- Born: 1539
- Died: 1607 (aged 67–68)
- Spouse: Li He (李和)
- Issue: Li Cheng'en (李承恩)

Names
- Zhu Luzheng (朱祿媜)
- House: Zhu
- Father: Jiajing Emperor
- Mother: Consort Duan

= Princess Ning'an =

Princess Ning'an was a Ming dynasty princess and the third daughter of the Jiajing Emperor to survive infancy.

==Biography==
The princess was born in 1539 to the Jiajing Emperor's favoured concubine Consort Duan, and given the personal name Luzheng. After the Renyin palace rebellion in 1542, Empress Fang sentenced Consort Duan to death by slow-slicing, however, it was later found that Consort Duan had not been involved with the uprising. Luzheng was only three years old at the time. After her mother's death, she was raised by Imperial Noble Consort Shen (沈).
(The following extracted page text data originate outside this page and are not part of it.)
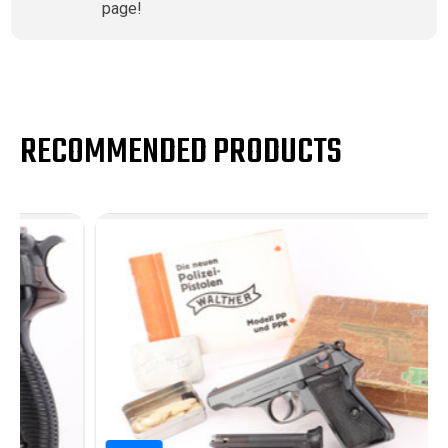
page!
RECOMMENDED PRODUCTS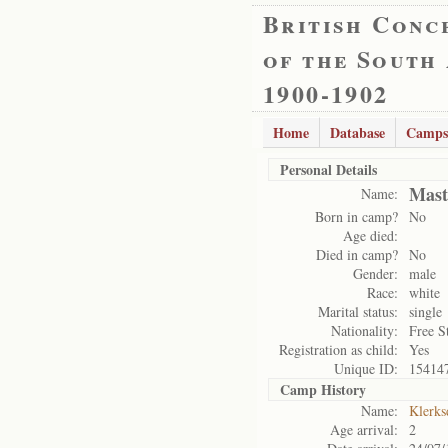
British Conc
of the South
1900-1902
Home
Database
Camps
Personal Details
Mast
Name:
Born in camp?
No
Age died:
Died in camp?
No
Gender:
male
Race:
white
Marital status:
single
Nationality:
Free S
Registration as child:
Yes
Unique ID:
15414
Camp History
Name:
Klerks
Age arrival:
2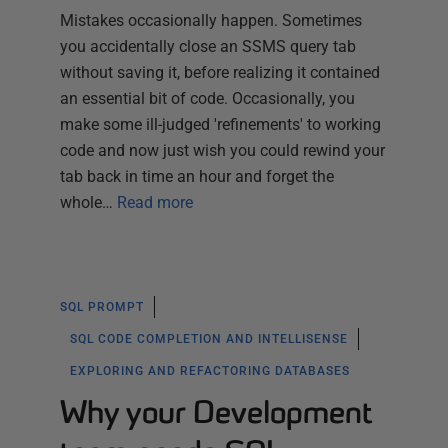
Mistakes occasionally happen. Sometimes
you accidentally close an SSMS query tab
without saving it, before realizing it contained
an essential bit of code. Occasionally, you
make some ill-judged 'refinements' to working
code and now just wish you could rewind your
tab back in time an hour and forget the
whole…
Read more
SQL PROMPT
SQL CODE COMPLETION AND INTELLISENSE
EXPLORING AND REFACTORING DATABASES
Why your Development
Luzheng was granted the title Princess Ning'an in 1555, the same year that Li He of Ningjin County, Hebei as her husband. Only one of Princess Ning'an's children is recorded in the official histories; her son, Li Cheng'en. She later received the title of Dazhang (大长) Princess Ning'an.

==In fiction and popular culture==
Portrayed by Fan Bingbing in the 2003 television series Famous Catcher in Kanto (名捕镇关东).